The Impact of Radiation and Feedback from Stars and Supermassive Black Holes on the High-Redshift Circum-Galactic Medium

Lead Research Organisation: University of Oxford
Department Name: Oxford Physics

Abstract

One of the major conflicts between ACDM, our standard cosmological model, and observations, is that the number of satellite galaxies and amount of gas observed in the Universe is less than predicted. Thanks to the unprecedented resolution it reaches in the circum-galactic medium (CGM) of high-redshift galaxies, the NEPHTHYS suite of cosmological zoom simulations reveals that this CGM hosts complex novel structures shaped by the interplay of cold filamentary inflows and radiative outflows driven by massive stars and supermassive black holes embedded within the galaxies themselves.

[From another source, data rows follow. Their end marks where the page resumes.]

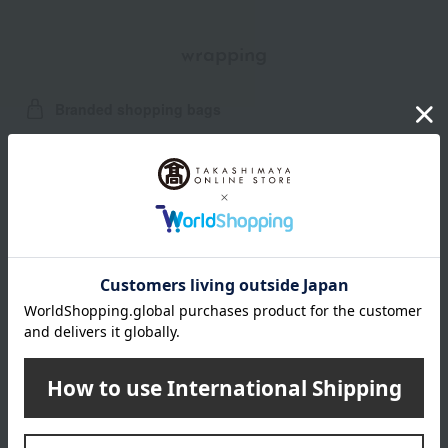
wrapping
Branded shopping bags
*Gift wrapping is not available.
About gift services
Delivery date, shipping method, and
payment method
Delivery date
Delivery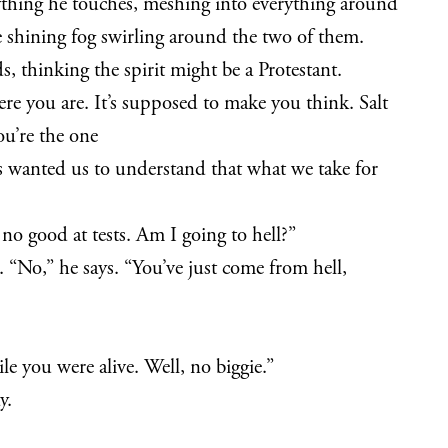
anything he touches, meshing into everything around
 shining fog swirling around the two of them.
, thinking the spirit might be a Protestant.
here you are. It’s supposed to make you think. Salt
You’re the one
sus wanted us to understand that what we take for
no good at tests. Am I going to hell?”
 “No,” he says. “You’ve just come from hell,
e you were alive. Well, no biggie.”
y.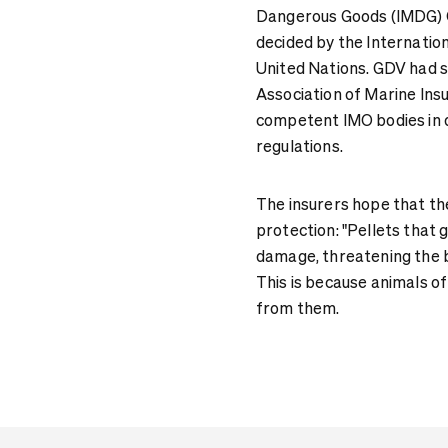
Dangerous Goods (IMDG) Co
decided by the Internation
United Nations. GDV had 
Association of Marine In
competent IMO bodies in 
regulations.
The insurers hope that thei
protection: "Pellets that
damage, threatening the b
This is because animals of
from them.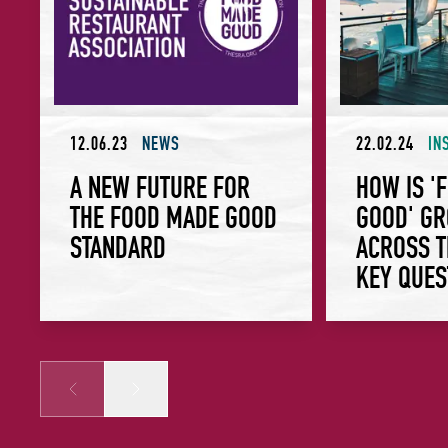
12.06.23
NEWS
22.02.24
IN
A NEW FUTURE FOR
HOW IS '
THE FOOD MADE GOOD
GOOD' G
STANDARD
ACROSS T
KEY QUES
Prev
Next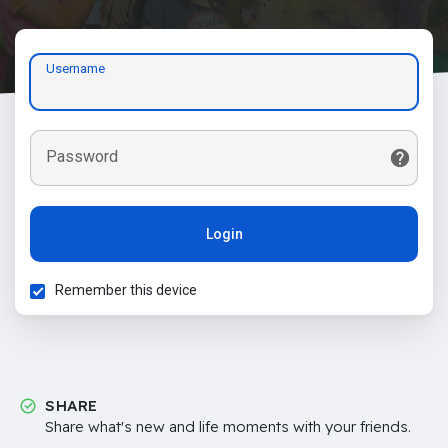
Username
Password
Login
Remember this device
SHARE
Share what's new and life moments with your friends.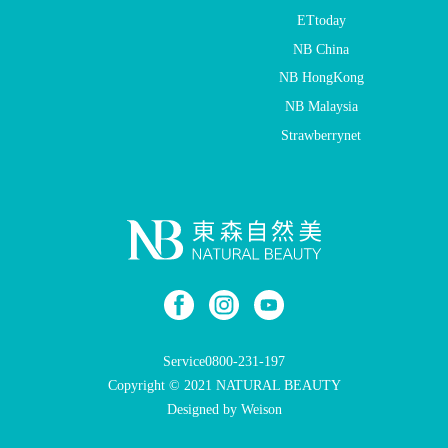
ETtoday
NB China
NB HongKong
NB Malaysia
Strawberrynet
Service
0800-231-197
Copyright © 2021 NATURAL BEAUTY
Designed by Weison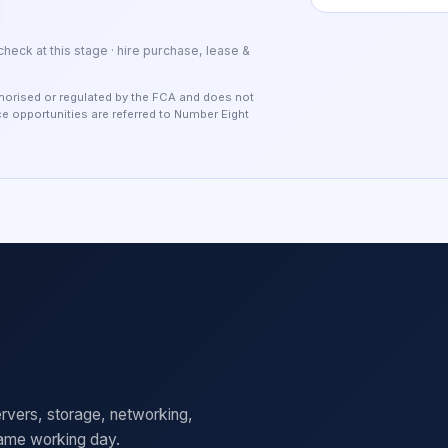
 check at this stage · hire purchase, lease &
authorised or regulated by the FCA and does not
nce opportunities are referred to Number Eight
rvers, storage, networking,
same working day.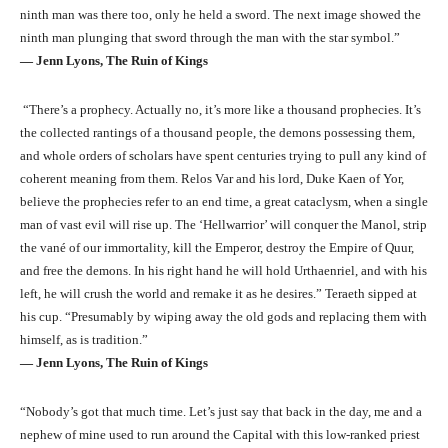
ninth man was there too, only he held a sword. The next image showed the
ninth man plunging that sword through the man with the star symbol.”
― Jenn Lyons, The Ruin of Kings
“There’s a prophecy. Actually no, it’s more like a thousand prophecies. It’s
the collected rantings of a thousand people, the demons possessing them,
and whole orders of scholars have spent centuries trying to pull any kind of
coherent meaning from them. Relos Var and his lord, Duke Kaen of Yor,
believe the prophecies refer to an end time, a great cataclysm, when a single
man of vast evil will rise up. The ‘Hellwarrior’ will conquer the Manol, strip
the vané of our immortality, kill the Emperor, destroy the Empire of Quur,
and free the demons. In his right hand he will hold Urthaenriel, and with his
left, he will crush the world and remake it as he desires.” Teraeth sipped at
his cup. “Presumably by wiping away the old gods and replacing them with
himself, as is tradition.”
― Jenn Lyons, The Ruin of Kings
“Nobody’s got that much time. Let’s just say that back in the day, me and a
nephew of mine used to run around the Capital with this low-ranked priest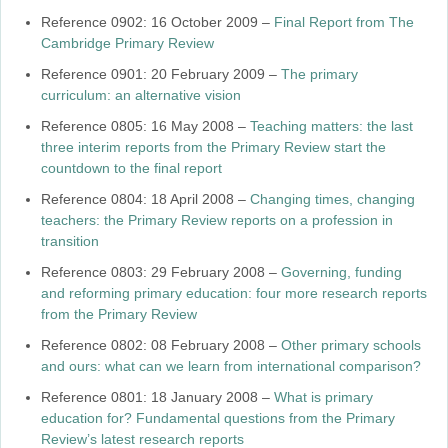
Reference 0902: 16 October 2009 –
Final Report from The
Cambridge Primary Review
Reference 0901: 20 February 2009 –
The primary
curriculum: an alternative vision
Reference 0805: 16 May 2008 –
Teaching matters: the last
three interim reports from the Primary Review start the
countdown to the final report
Reference 0804: 18 April 2008 –
Changing times, changing
teachers: the Primary Review reports on a profession in
transition
Reference 0803: 29 February 2008 –
Governing, funding
and reforming primary education: four more research reports
from the Primary Review
Reference 0802: 08 February 2008 –
Other primary schools
and ours: what can we learn from international comparison?
Reference 0801: 18 January 2008 –
What is primary
education for? Fundamental questions from the Primary
Review’s latest research reports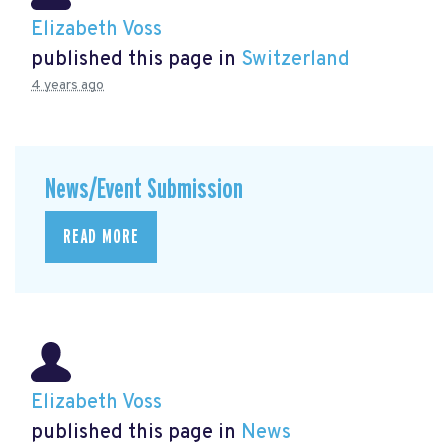
Elizabeth Voss
published this page in
Switzerland
4 years ago
News/Event Submission
READ MORE
Elizabeth Voss
published this page in
News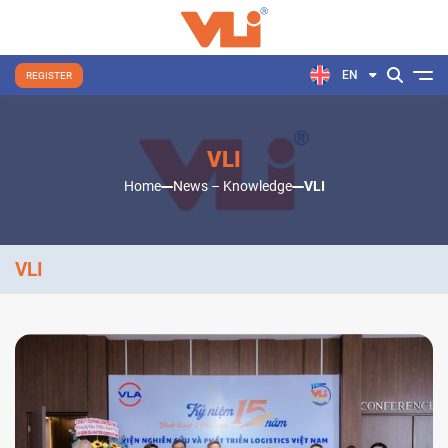
EN
REGISTER
VLI
Home
News – Knowledge
VLI
VLI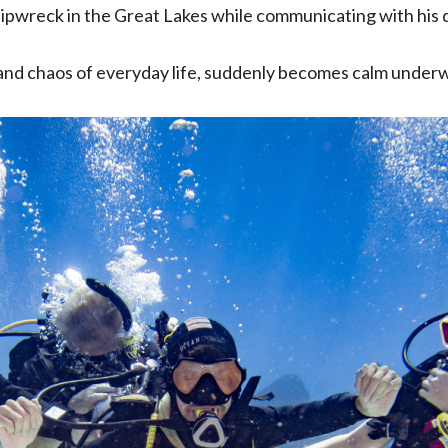
shipwreck in the Great Lakes while communicating with his
 and chaos of everyday life, suddenly becomes calm under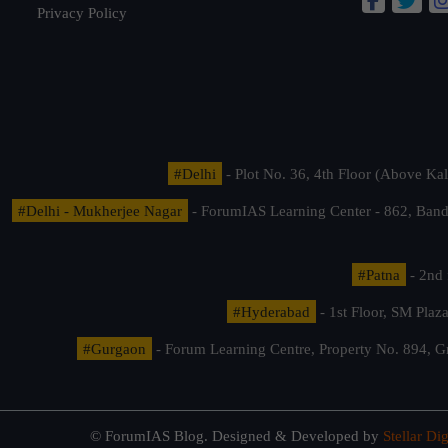
Privacy Policy
#Delhi
- Plot No. 36, 4th Floor (Above K
#Delhi - Mukherjee Nagar
- ForumIAS Learning Center - 862, Banda
#Patna
- 2nd 
#Hyderabad
- 1st Floor, SM Pla
#Gurgaon
- Forum Learning Centre, Property No. 894, G
© ForumIAS Blog. Designed & Developed by
Stellar Dig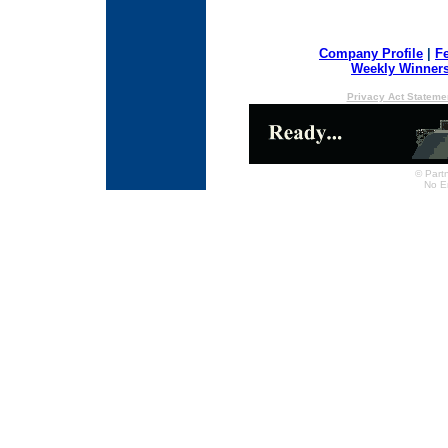
Company Profile
|
F
Weekly Winner
Privacy Act Stateme
© Partn
No E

It is speculated that such powerful outflows could disrupt satellite galaxies and significantly heat up inflowing gas, generating in the process a pronounced warm CGM phase which would be extremely difficult to detect with current telescopes.
Using the NEPHTHYS suite combined with a new photon tracer algorithm developed within our group, the student will explore the viability of this scenario, focussing on massive galaxies at z~2. More specifically, the aim of the DPhil project is to understand how the properties of the CGM of these galaxies change at different evolutionary stages,
resolve how it is ionized by different classes of sources (stars, Active Galactic Nuclei) and determine how this affects absorption line diagnostics, in order to assess whether outflows can truly account for the discrepancies between ACDM and observations.